[darcs-users] growing the darcs team

Eric Y. Kow eric.kow at gmail.com
Mon Sep 1 21:28:28 UTC 2008

Hi everybody,

Lately, we have been working on ways to make darcs development go faster.  Our
goal here is to increase the number of expert darcs hackers with time to work
on the project.  To achieve this, we intend to give developers better feedback
(growing them into experts) and in more timely fashion (so that they can work
more quickly).   Here are the changes we think will help us get there:

Development model
1) David Roundy will be the maintainer of the new darcs
   unstable repository.  This will be made available
   shortly at http://darcs.net/unstable

2) Eric Kow will be the maintainer of the stable repository

3) Patches will typically flow from unstable into stable.  However, if
   Eric feels that patch is obvious and not likely to require
   discussion, he will apply it directly to stable.  For the moment,
   Eric only considers code comments, documentation and test suite
   modifications to be obvious.

4) The stable repository will be tightly kept in synch with unstable
   repository.  Patches should make it from unstable to stable within
   the same day unless either David or Eric feel they are not yet
   ready for stable.

5) This has always been true, but it's worth stressing again.
   *Everybody* is encouraged to review incoming patches.  This extra
   review helps contributors because they get more than one
   perspective on the code, and also because it helps patches to get
   accepted faster.  Also, reviewing patches is one of the best ways
   for you to to learn about darcs!

6) Eric will also be serving as the new release manager.

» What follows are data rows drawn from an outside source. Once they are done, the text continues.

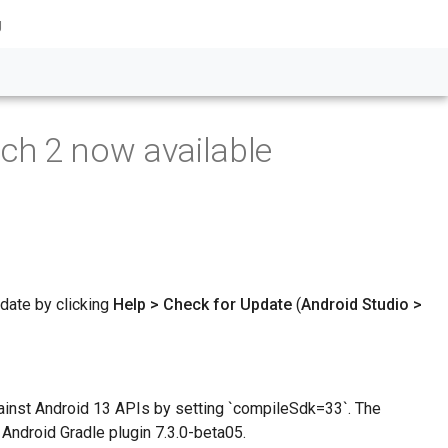
g
ch 2 now available
pdate by clicking
Help > Check for Update
(
Android Studio >
ainst Android 13 APIs by setting `compileSdk=33`. The
 Android Gradle plugin 7.3.0-beta05.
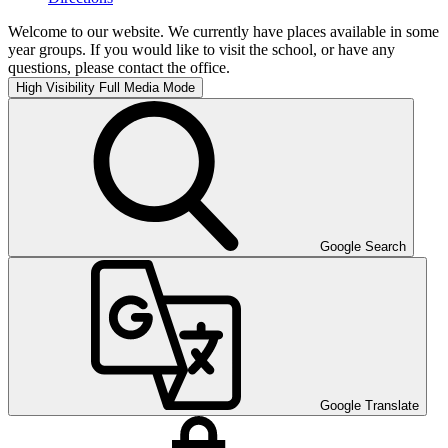
Welcome to our website. We currently have places available in some
year groups. If you would like to visit the school, or have any
questions, please contact the office.
High Visibility
Full Media Mode
Google Search
Google Translate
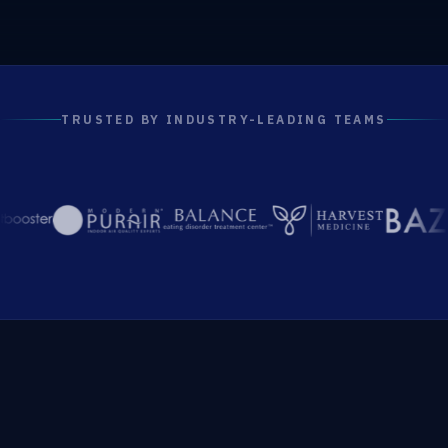
TRUSTED BY INDUSTRY-LEADING TEAMS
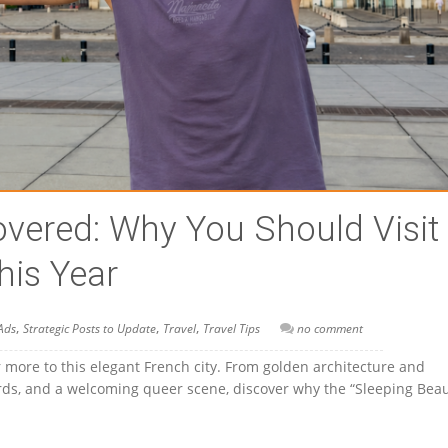
vered: Why You Should Visit
his Year
,
,
,
Ads
Strategic Posts to Update
Travel
Travel Tips
no comment
 more to this elegant French city. From golden architecture and
yards, and a welcoming queer scene, discover why the “Sleeping Beau
!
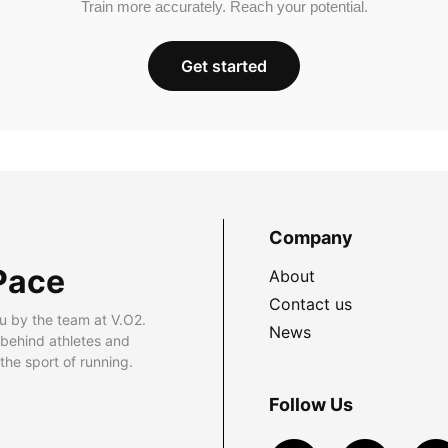
Train more accurately. Reach your potential.
Get started
Company
Pace
About
Contact us
u by the team at V.O2.
News
 behind athletes and
he sport of running.
Follow Us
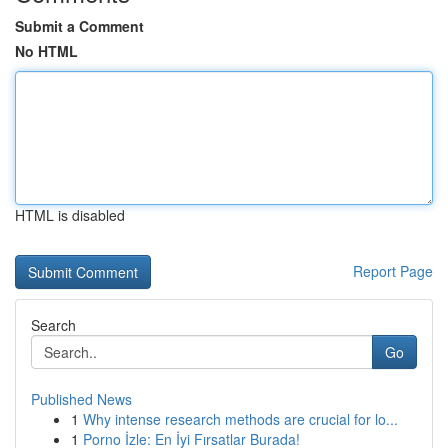
Submit a Comment
No HTML
HTML is disabled
Report Page
Search
Go
Published News
1
Why intense research methods are crucial for lo...
1
Porno İzle: En İyi Fırsatlar Burada!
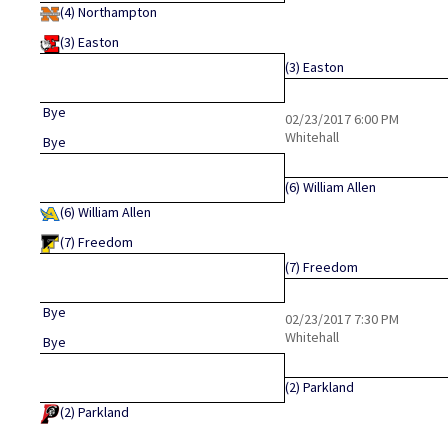
(4)
Northampton
(3)
Easton
(3)
Easton
Bye
02/23/2017
6:00 PM
Whitehall
Bye
(6)
William Allen
(6)
William Allen
(7)
Freedom
(7)
Freedom
Bye
02/23/2017
7:30 PM
Whitehall
Bye
(2)
Parkland
(2)
Parkland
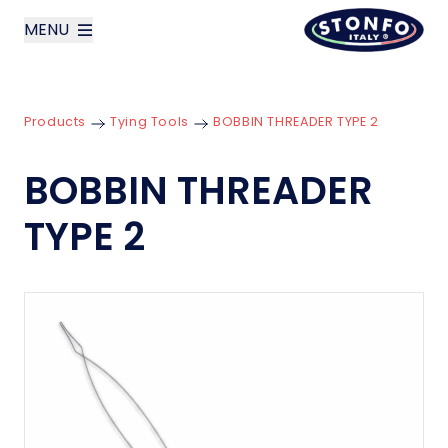
MENU
layoutSearchLabel
Products
Tying Tools
BOBBIN THREADER TYPE 2
Company
BOBBIN THREADER
Products
TYPE 2
News
Contact us
Italiano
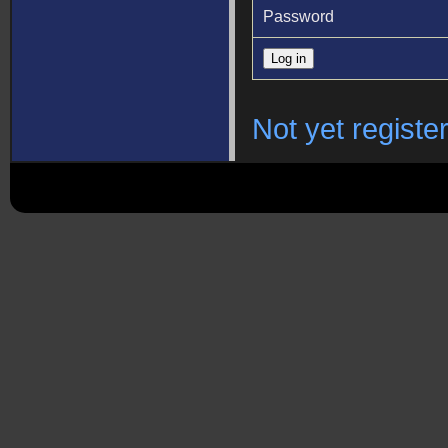
Password
Not yet registe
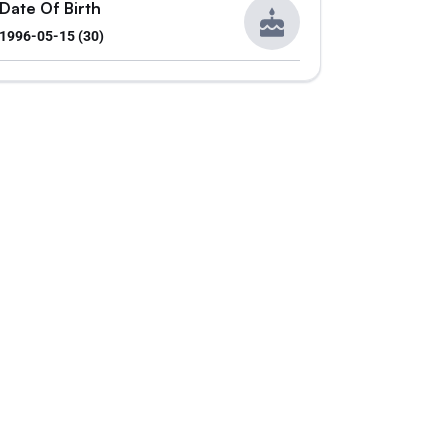
Date Of Birth
1996-05-15 (30)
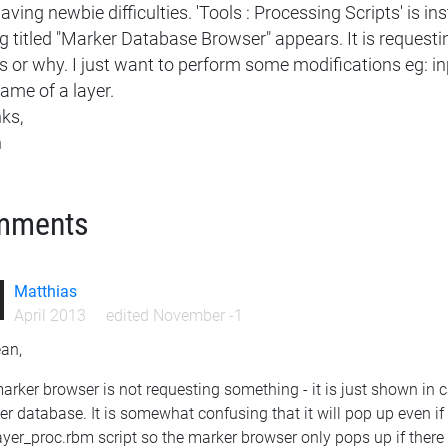
ving newbie difficulties. 'Tools : Processing Scripts' is ins
g titled "Marker Database Browser" appears. It is requesting
 or why. I just want to perform some modifications eg: in
ame of a layer.
ks,
n
mments
Matthias
April 2013
edited November -1
ean,
arker browser is not requesting something - it is just shown in
r database. It is somewhat confusing that it will pop up even if
ayer_proc.rbm script so the marker browser only pops up if there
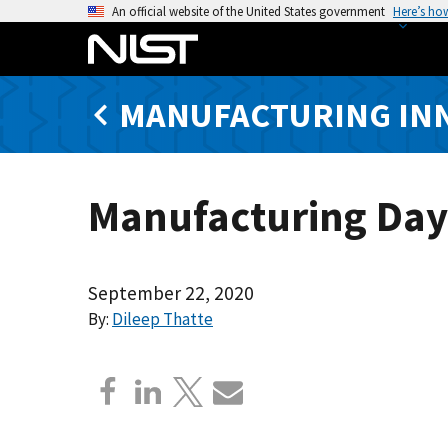
S
An official website of the United States government
Here’s ho
k
i
p
MANUFACTURING IN
t
o
m
a
Manufacturing Day 
i
n
c
o
September 22, 2020
n
By:
Dileep Thatte
t
e
n
t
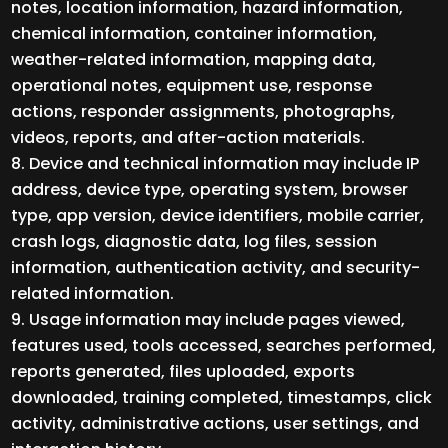
notes, location information, hazard information,
chemical information, container information,
weather-related information, mapping data,
operational notes, equipment use, response
actions, responder assignments, photographs,
videos, reports, and after-action materials.
Device and technical information may include IP
address, device type, operating system, browser
type, app version, device identifiers, mobile carrier,
crash logs, diagnostic data, log files, session
information, authentication activity, and security-
related information.
Usage information may include pages viewed,
features used, tools accessed, searches performed,
reports generated, files uploaded, exports
downloaded, training completed, timestamps, click
activity, administrative actions, user settings, and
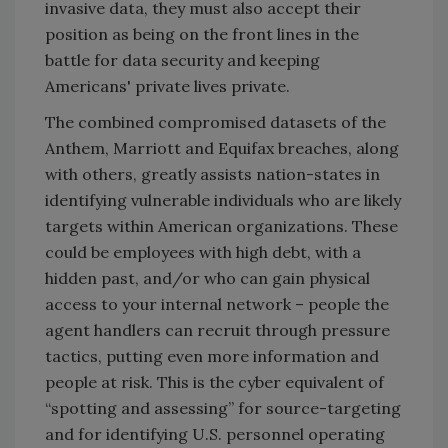
invasive data, they must also accept their
position as being on the front lines in the
battle for data security and keeping
Americans' private lives private.
The combined compromised datasets of the
Anthem, Marriott and Equifax breaches, along
with others, greatly assists nation-states in
identifying vulnerable individuals who are likely
targets within American organizations. These
could be employees with high debt, with a
hidden past, and/or who can gain physical
access to your internal network – people the
agent handlers can recruit through pressure
tactics, putting even more information and
people at risk. This is the cyber equivalent of
“spotting and assessing” for source-targeting
and for identifying U.S. personnel operating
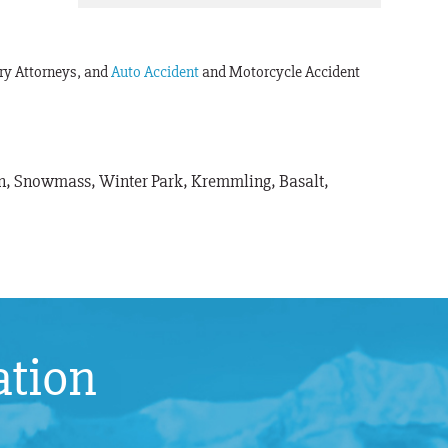
ury Attorneys, and
Auto Accident
and Motorcycle Accident
pen, Snowmass, Winter Park, Kremmling, Basalt,
ation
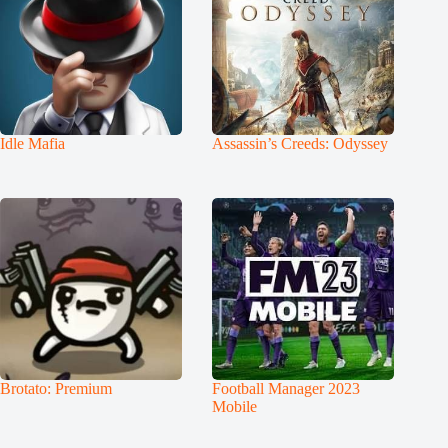
Idle Mafia
Assassin’s Creeds: Odyssey
Brotato: Premium
Football Manager 2023
Mobile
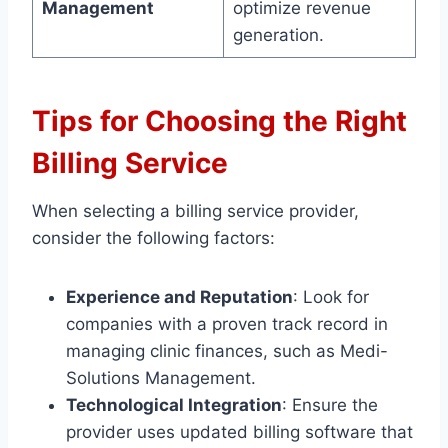
Management
optimize revenue
generation.
Tips for Choosing the Right
Billing Service
When selecting a billing service provider,
consider the following factors:
Experience and Reputation
: Look for
companies with a proven track record in
managing clinic finances, such as Medi-
Solutions Management.
Technological Integration
: Ensure the
provider uses updated billing software that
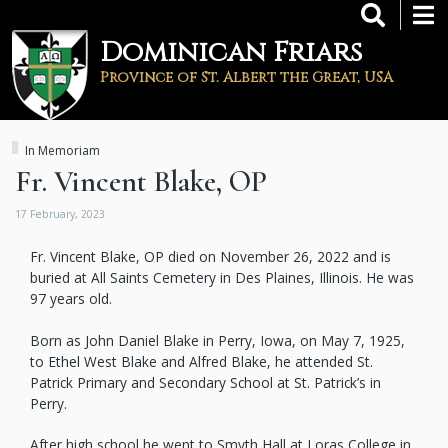
Skip
to
Dominican Friars
main
content
Province of St. Albert the Great, USA
In Memoriam
Fr. Vincent Blake, OP
17 February, 2023
Fr. Vincent Blake, OP died on November 26, 2022 and is
buried at All Saints Cemetery in Des Plaines, Illinois. He was
97 years old.
Born as John Daniel Blake in Perry, Iowa, on May 7, 1925,
to Ethel West Blake and Alfred Blake, he attended St.
Patrick Primary and Secondary School at St. Patrick’s in
Perry.
After high school he went to Smyth Hall at Loras College in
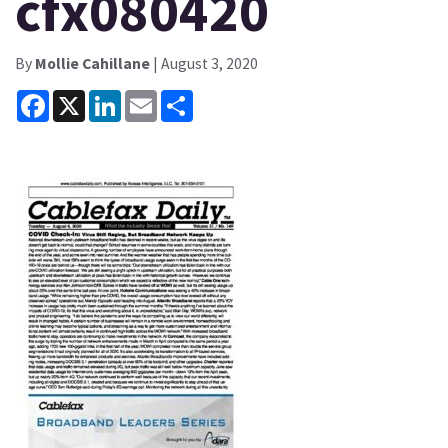
cfx080420
By
Mollie Cahillane
| August 3, 2020
Facebook
X
LinkedIn
Email
Share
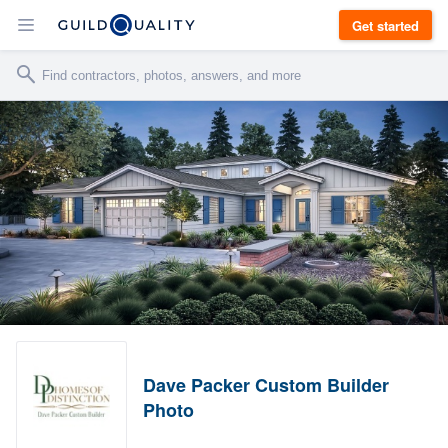
Get started
Dave Packer Custom Builder
Photo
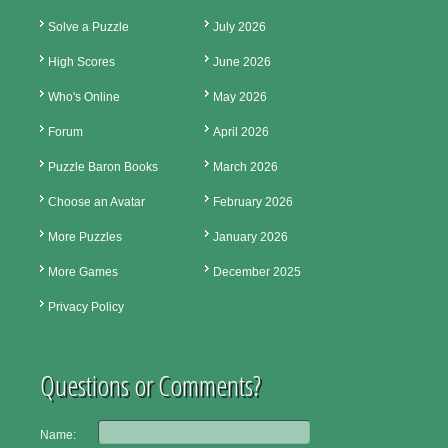
Solve a Puzzle
July 2026
High Scores
June 2026
Who's Online
May 2026
Forum
April 2026
Puzzle Baron Books
March 2026
Choose an Avatar
February 2026
More Puzzles
January 2026
More Games
December 2025
Privacy Policy
Questions or Comments?
Name:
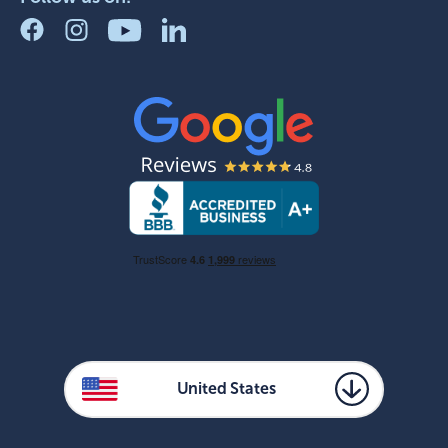
United States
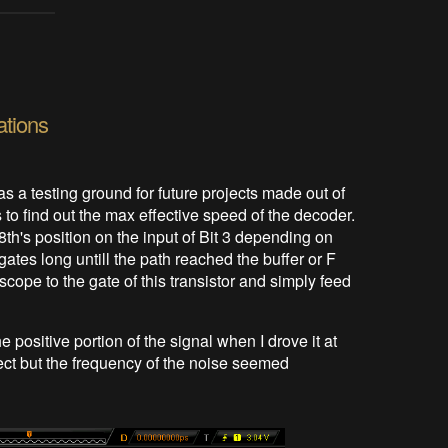
ations
 as a testing ground for future projects made out of
s to find out the max effective speed of the decoder.
 8th's position on the input of Bit 3 depending on
ates long untill the path reached the buffer or F
scope to the gate of this transistor and simply feed
positive portion of the signal when I drove it at
ect but the frequency of the noise seemed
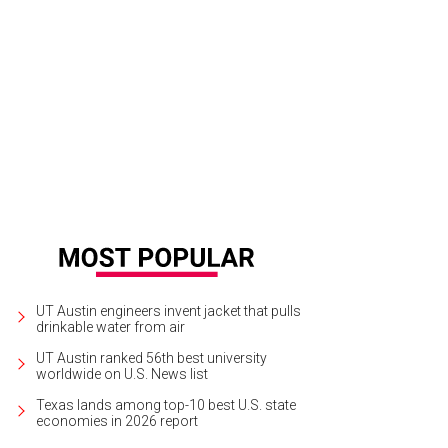
ups of up to 20 can compete in ax-throwing tournaments at the BYOB facility.
UT Austin engineers invent jacket that pulls
drinkable water from air
UT Austin ranked 56th best university
worldwide on U.S. News list
Texas lands among top-10 best U.S. state
economies in 2026 report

7) Darcs will now be switching to a new time-based release model
   with new releases coming out every six months.  The first
   release in this cycle will be in January 2009.  In the meantime,
   we will work towards getting an intermediary release out to
   fix bugs in 2.0.2 and to provide some performance improvements
   through http pipelining.

How this will help
We hope that these changes will have the following effects on our

 * Small 'obvious' patches that help us improve our infrastructure or
   documentation will be fast-tracked into the stable repository.  This
   This allows us to more quickly get `safe' changes and clear bugfixes into
   the hands of our users.

 * Having a stable branch relieves some of the pressure for contributed
   code to be perfect.  We know some developers feel that getting
   patches into darcs is too difficult, and hope that having the
   unstable branch can help some code become a part of darcs.  But let
   us stress one point: we do not intend to give up on the rigorous
   reviewing of patches, so please do be prepared to answer questions and
   resubmit patches as usual!

 * Tight synchronisation between stable and unstable means that we can
   have greater confidence the stable code can be well tested (before,
   people interested in darcs would mostly use the unstable repository),
   and also allow people to contribute to the stable branch directly
   (because unstable won't be so far from stable as to cause trouble)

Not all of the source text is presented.